La veveysanne publie un deuxième roman chez l’éditrice belge Luce Wilquin, où il est question des vacances d’une famille à la dynamique parfaitement harmonieuse.

sousboisIl y a le papa, la maman, la petite sœur Diane et Charlène, la narratrice de ce roman écrit en « je ». Toute la petite famille s’en va quelques temps se mettre au vert et profiter d’un repos bien mérité : Charlène a tout organisé. Charlène organise d’ailleurs toujours tout : la cheffe de famille, c’est bien elle. Cette joyeuse célibataire de quarante ans ne ménage pas sa peine pour ceux qu’elle aime : repas, ménage, courses… elle s’en charge, et avec le sourire ! Et lorsqu’il s’agit de recueillir les chagrins de sa sœur, de vingt ans sa cadette et qu’elle aime plus que tout, la consoler ou simplement l’aider à grandir, elle est présente, comme elle l’a toujours été. Sa sœur ? Ou peut-être sa fille, son enfant presque à elle, qu’elle aime comme si elle l’avait mise au monde. Cet enfant qui entend désormais prendre son indépendance, s’émanciper, cet enfant qui s’éloigne : l’univers de Charlène vacille…
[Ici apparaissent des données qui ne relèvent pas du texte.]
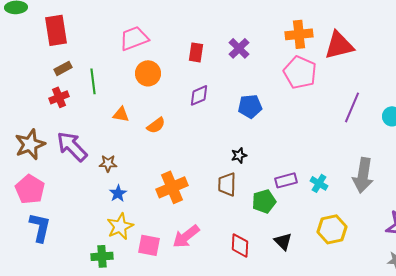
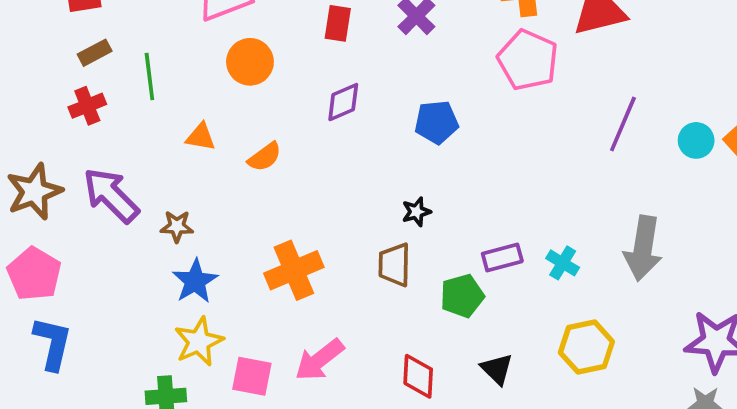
blue star: (118, 193) -> (195, 281), size x1.4

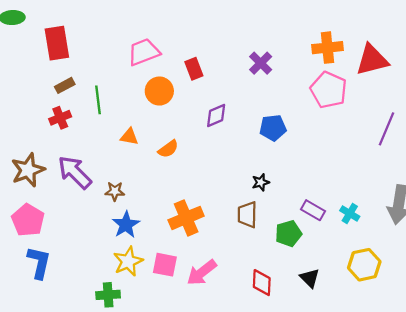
red rectangle: (338, 23) -> (194, 69), moved, turned -30
purple rectangle: (502, 257) -> (313, 210), turned 45
pink square: (252, 376) -> (165, 265), moved

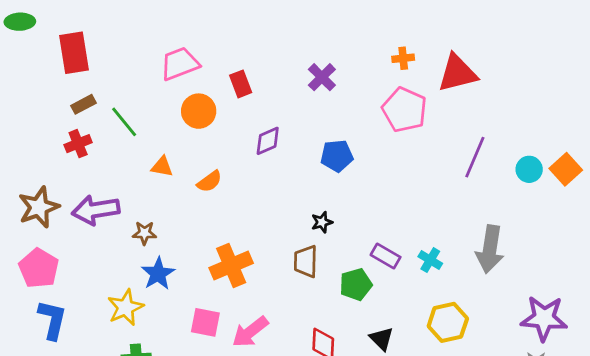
orange cross: (327, 48) -> (403, 58), size x0.6
green line: (98, 100) -> (124, 122), turned -32
purple arrow: (75, 172) -> (96, 210), turned -54
yellow star: (128, 261) -> (125, 307), moved

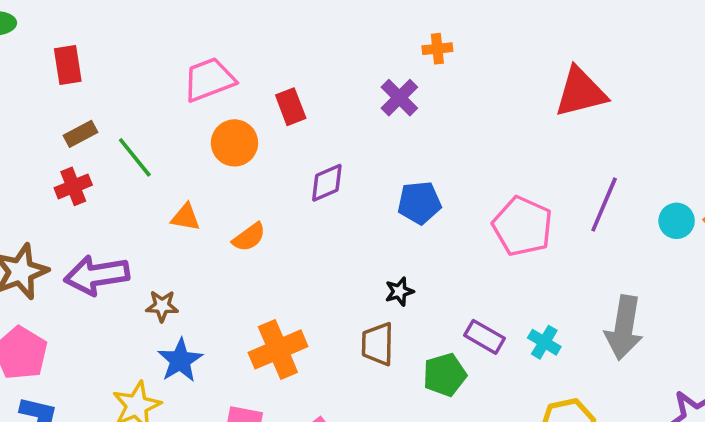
red rectangle: (74, 53) -> (68, 65), size x0.7
orange cross: (403, 58) -> (437, 49), moved
pink pentagon: (405, 110) -> (523, 226), moved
Anne-Frédérique Rochat a construit son livre comme un huit-clos fascinant. On pénètre tout en douceur le quotidien d’une famille ordinaire et joyeuse, et puis, au fil des pages, quelque chose s’immisce dans le récit — pas même un malaise, le terme est trop fort — peut-être juste le sentiment d’une étrangeté… Qui est cette Charlène, sans doute trop exemplaire pour être honnête ? Tout ne va-t-il pas trop bien ? Des fissures apparaissent dans le beau tableau, jusqu’au dénouement.

Récit d’un désarroi ou portrait d’un vampire, Le sous-bois est un excellent roman, très mature, qui saura ravir les amateurs d’ambiances et de psychologies finement ciselées. Car c’est surtout dans sa manière de créer des atmosphères qu’excelle l’auteure, dans sa façon de rendre les dits et les non-dits, les pesanteurs, et cette sensualité à la fois désirée et tenue à distance. Les personnages sont convaincants, bien travaillés, et rendus vivants par un style laissant la part belle au dialogue direct. Si l’auteure n’évite pas quelques rares clichés (« je me suis retrouvée face à mon enfance […], un goût de bonbon acidulé dans la bouche » ou « Nous marchons l’un à côté de l’autre […] sous un ciel rempli d’étoiles »), le style est efficace, même si nous aurions pu attendre un brin plus d’audace sur ce plan-là. C’est surtout dans sa manière progressive et parfaitement maîtrisée d’amener le trouble et le doute que Anne-Frédérique Rochat se distingue, parvenant à créer un réel suspense jusqu’à la résolution.

Que les journées sont longues quand on s’ennuie. Diane me manque. Elle ne fait plus jamais rien avec nous, on ne fait plus jamais rien. Organiser des activités avec les deux vioques m’angoisse rien que d’y penser, j’aurais l’impression d’être une vieille fille aigrie et frustrée. Ce que je ne suis pas ! Ce que je n’ai pas le sentiment d’être quand Diane est avec moi, en tout cas. Je les regarde, ils puent la poussière et la naphtaline, alors qu’elle sent bon l’herbe coupée. C’est de son côté que je veux être, de son côté que je veux rester !

L’auteure :

Anne-Frédérique Rochat est née à Vevey en 1977. En 2000, elle obtient un diplôme de comédienne au Conservatoire de Lausanne. Elle a publié plusieurs nouvelles, et un premier roman en 2012. En 2013, elle a obtenu la Bourse à l’écriture du canton de Vaud.